Si la prise d’acte de la rupture du contrat de travail n’est soumise à aucun formalisme, c’est à la condition qu’elle soit adressée directement à l’employeur.
Le seul acte émis en ce sens par la salariée n’avait pas été adressé directement à l’employeur mais avait consisté en une prétention émise devant la formation de référé de la juridiction prud’homale : en l’absence de prise d’acte, le contrat de travail était toujours en cours à la date du licenciement qui a suivi.

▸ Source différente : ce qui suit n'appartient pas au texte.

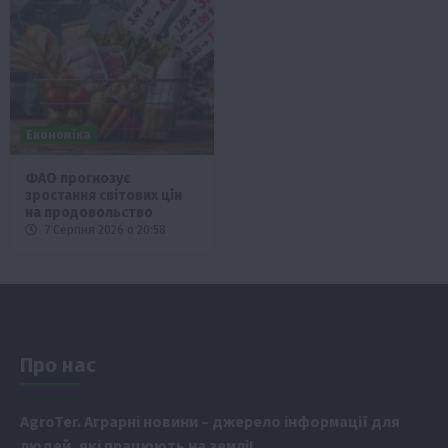
Економіка
ФАО прогнозує
зростання світових цін
на продовольство
7 Серпня 2026 о 20:58
Про нас
Аgr
oTer. Аграрні новини
– джерело інформації для
людей, які працюють на землі!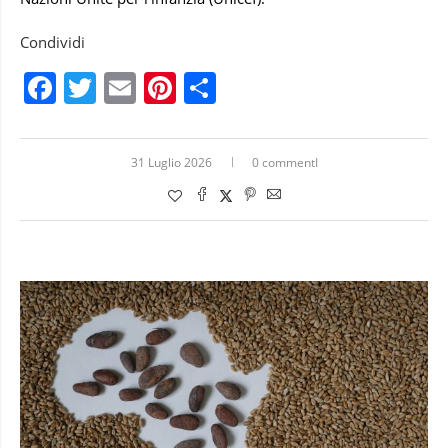
Condividi
Facebook
Twitter
Email
Pinterest
Condividi
31 Luglio 2026
0 commentI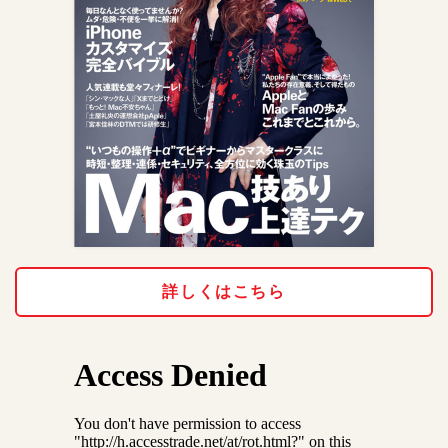
詳しくはこちら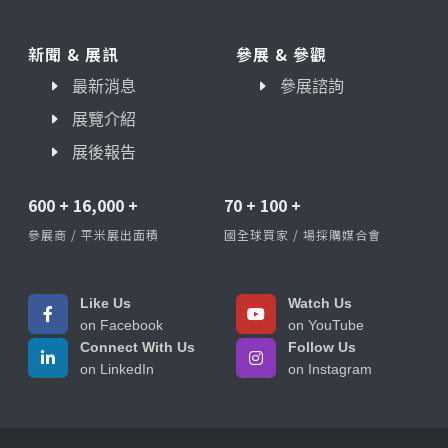
新聞 & 展訊
參展 & 參觀
最新消息
參展諮詢
展覽介紹
展後報告
600
+
16,000
+
70
+
100
+
參展商 / 平米展出面積
國全球買家 / 場採購媒合會
Like Us
Watch Us
on Facebook
on YouTube
Connect With Us
Follow Us
on LinkedIn
on Instagram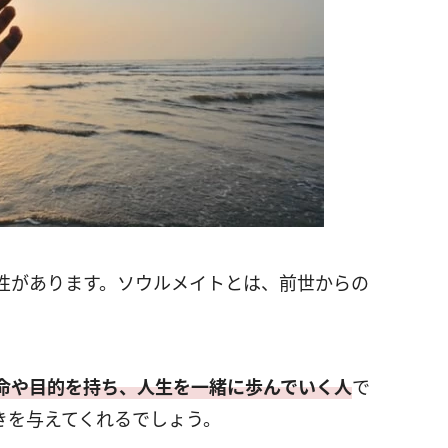
性があります。ソウルメイトとは、前世からの
命や目的を持ち、人生を一緒に歩んでいく人
で
きを与えてくれるでしょう。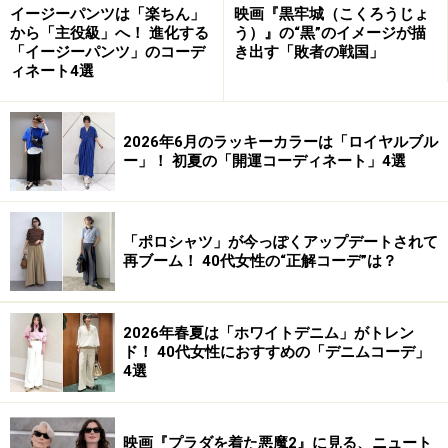
イージーパンツは「楽ちん」
映画『黒牢城（こくろうじょ
また、どちらの検定も、主催団体が独自に検定対策講座
から「主役級」へ！ 進化する
う）』の“黒”のイメージが描
やカラーセミナーを開催しています。受験者だけでなく
「イージーパンツ」のコーデ
き出す「敗者の戦国」
ィネート4選
スクールの講師もこぞって受講し、検定対策に大いに役
立てているようです。
2026年6月のラッキーカラーは「ロイヤルブル
ー」！ 初夏の「開運コーディネート」4選
9月から2004度冬期検定の受付が始まります。その日程
は…。次ページへ＞＞＞
「ポロシャツ」が今っぽくアップデートされて
再ブーム！ 40代女性の“正解コーデ”は？
INDEX
カラーコーディネーターの検定試験とは？
2004年度
[冬期]
試験について
2026年春夏は「ホワイトデニム」がトレン
ド！ 40代女性におすすめの「デニムコーデ」
4選
映画『プラダを着た悪魔2』に見る、ニュート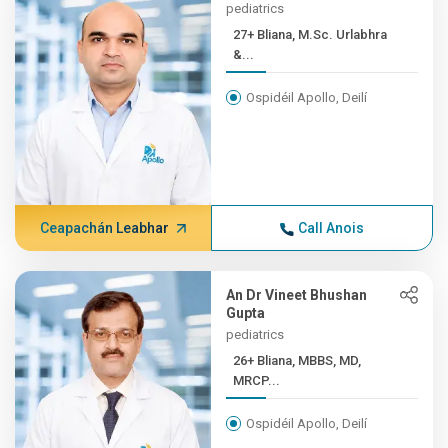
pediatrics
27+ Bliana, M.Sc. Urlabhra
&...
Ospidéil Apollo, Deilí
Ceapachán Leabhar
Call Anois
An Dr Vineet Bhushan
Gupta
pediatrics
26+ Bliana, MBBS, MD,
MRCP...
Ospidéil Apollo, Deilí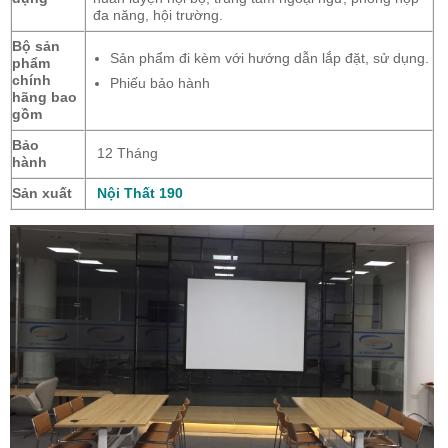
đa năng, hội trường.
Bộ sản
Sản phẩm đi kèm với hướng dẫn lắp đặt, sử dụng.
phẩm
chính
Phiếu bảo hành
hãng bao
gồm
Bảo
12 Tháng
hành
Sản xuất
Nội Thất 190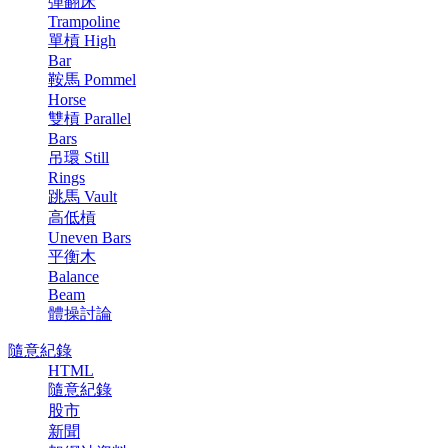
彈翻床
Trampoline
單槓 High
Bar
鞍馬 Pommel
Horse
雙槓 Parallel
Bars
吊環 Still
Rings
跳馬 Vault
高低槓
Uneven Bars
平衡木
Balance
Beam
體操討論
隨意紀錄
HTML
隨意紀錄
股市
新聞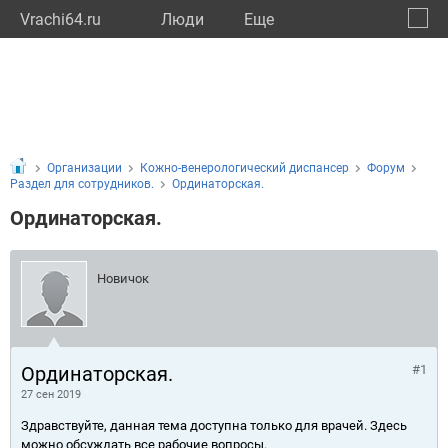
Vrachi64.ru
Люди
Eще
🔔
Сарат
🔍
Организации
Кожно-венерологический диспансер
Форум
Раздел для сотрудников.
Ординаторская.
Ординаторская.
Новичок
Ординаторская.
#1
27 сен 2019
Здравствуйте, данная тема доступна только для врачей. Здесь
можно обсуждать все рабочие вопросы.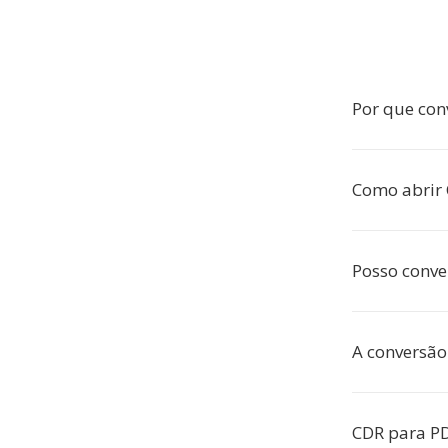
Por que con
Como abrir
Posso conve
A conversão 
CDR para P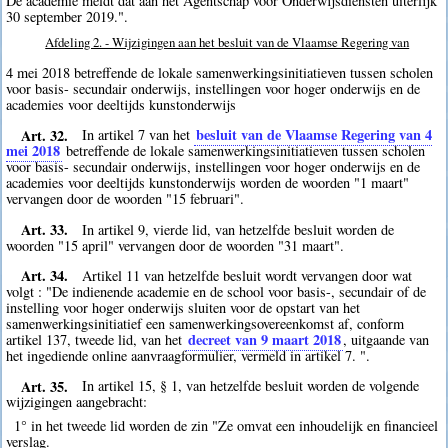
De academie meldt dat aan het Agentschap voor Onderwijsdiensten uiterlijk
30 september 2019.".
Afdeling 2. - Wijzigingen aan het besluit van de Vlaamse Regering van
4 mei 2018 betreffende de lokale samenwerkingsinitiatieven tussen scholen
voor basis- secundair onderwijs, instellingen voor hoger onderwijs en de
academies voor deeltijds kunstonderwijs
Art. 32.
besluit van de Vlaamse Regering van 4
In artikel 7 van het
mei 2018
betreffende de lokale samenwerkingsinitiatieven tussen scholen
voor basis- secundair onderwijs, instellingen voor hoger onderwijs en de
academies voor deeltijds kunstonderwijs worden de woorden "1 maart"
vervangen door de woorden "15 februari".
Art. 33.
In artikel 9, vierde lid, van hetzelfde besluit worden de
woorden "15 april" vervangen door de woorden "31 maart".
Art. 34.
Artikel 11 van hetzelfde besluit wordt vervangen door wat
volgt : "De indienende academie en de school voor basis-, secundair of de
instelling voor hoger onderwijs sluiten voor de opstart van het
samenwerkingsinitiatief een samenwerkingsovereenkomst af, conform
decreet van 9 maart 2018
artikel 137, tweede lid, van het
, uitgaande van
het ingediende online aanvraagformulier, vermeld in artikel 7. ".
Art. 35.
In artikel 15, § 1, van hetzelfde besluit worden de volgende
wijzigingen aangebracht:
1° in het tweede lid worden de zin "Ze omvat een inhoudelijk en financieel
verslag.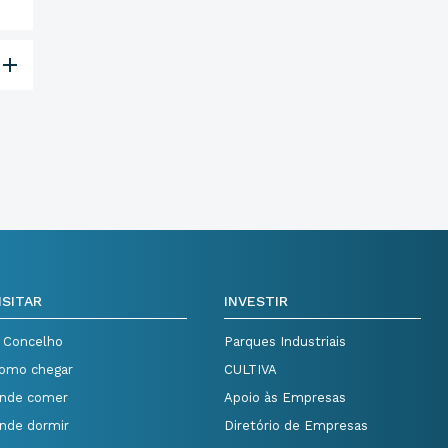
ISITAR
INVESTIR
 Concelho
Parques Industriais
omo chegar
CULTIVA
nde comer
Apoio às Empresas
nde dormir
Diretório de Empresas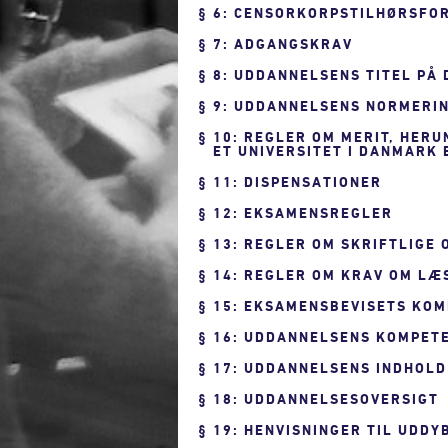
6: CENSORKORPSTILHØRSFO
7: ADGANGSKRAV
8: UDDANNELSENS TITEL PÅ
9: UDDANNELSENS NORMERIN
10: REGLER OM MERIT, HER
ET UNIVERSITET I DANMARK
11: DISPENSATIONER
12: EKSAMENSREGLER
13: REGLER OM SKRIFTLIGE
14: REGLER OM KRAV OM LÆ
15: EKSAMENSBEVISETS KO
16: UDDANNELSENS KOMPET
17: UDDANNELSENS INDHOLD
18: UDDANNELSESOVERSIGT
19: HENVISNINGER TIL UDD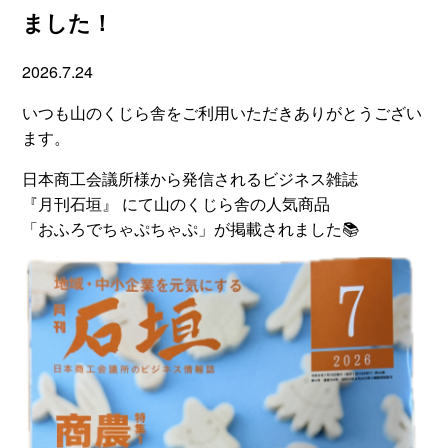
ました！
2026.7.24
いつも山のくじら舎をご利用いただきありがとうござい
ます。
日本商工会議所様から発信されるビジネス雑誌
『月刊石垣』 にて山のくじら舎の人気商品
「おふろでちゃぷちゃぷ」が掲載されました📚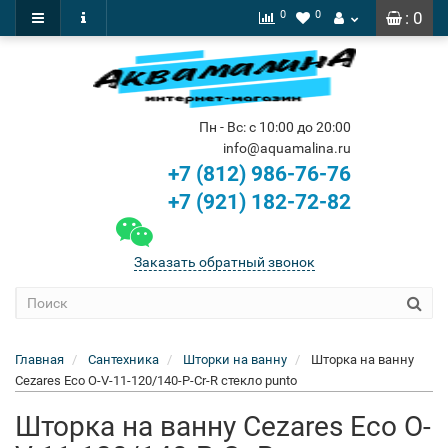
0
0
: 0
Пн - Вс: с 10:00 до 20:00
info@aquamalina.ru
+7 (812) 986-76-76
+7 (921) 182-72-82
Заказать обратный звонок
Главная
Сантехника
Шторки на ванну
Шторка на ванну
Cezares Eco O-V-11-120/140-P-Cr-R стекло punto
Шторка на ванну Cezares Eco O-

La prise d’acte de la rupture est utile lorsque le salarié se heurte à une inertie de l’employeur, inertie qui remet en cause ses droits ou sa santé. Mais c’est un concept à manier avec beaucoup de prudence. Dans cette affaire, la salariée avait agi en référé devant le conseil de prud’hommes, alors qu’elle devait s’adresser directement à l’employeur.
Cour de cassation, civile, Chambre civile 3, 1 décembre 2016, n° 15-12114
L’article 41-1 de la loi du 10 juillet 1965 tel qu’il résulte de la rédaction issue de l’article 95 de la loi du 13 juillet 2006 (loi ENL) dispose que « le règlement de copropriété peut étendre l’objet d’un syndicat des copropriétaires à la fourniture, aux occupants de l’immeuble, des services spécifiques notamment de restauration, de surveillance, d’aide ou de loisirs. Ces services peuvent être procurés en exécution d’une convention conclue avec les tiers. Le statut de la copropriété est incompatible avec l’octroi de soins ou d’aide et d’accompagnement exclusivement liés à la personne qui ne peuvent être fournis que par des établissements et des services relevant du paragraphe I de l’article L. 312-1 du Code de l’action sociale et des familles ».
Il s’agit de dispositions d’ordre public qui s’appliquent immédiatement, et il ne peut y être dérogé par contrat. En conséquence, les résidences services qui prévoyaient avant l’entrée en vigueur de la loi du 13 juillet 2006 la fourniture de services de soins ou d’aide et d’accompagnement exclusivement liés à la personne aux résidents doivent se mettre en conformité avec ces dispositions, ce qui suppose la modification du règlement de copropriété, en ce sens.
Les articles L. 7231-1 et suivants et D. 7231 et suivants du Code du travail ouvrent la possibilité pour les résidences de services d’être agréées au titre des services à la personne pour les services d’aide à domicile rendus aux résidents, ces services d’aide comprenant notamment les services d’assistance aux personnes âgées, aux personnes handicapées ou aux autres personnes qui ont besoin d’une aide personnelle à leur domicile ou d’une aide à la mobilité dans l’environnement de proximité favorisant leur maintien à domicile.
L’article 2 de l’arrêté du 24 novembre 2006 pris pour l’application des articles précités du Code du travail précise que les services d’assistance comprennent notamment l’accompagnement et l’aide aux personnes dans les actes essentiels de la vie quotidienne (mobilisation, déplacements, toilette, habillage, alimentation, fonctions d’élimination, garde-malade, soutien des activités intellectuelles, sensorielles et motrices, transport…), ainsi que dans les actes de soins relevant d’actes médicaux ou réalisés sur prescription médicale sont exclus des services d’assistance ouvrant droit à agrément, au titre des services à la personne.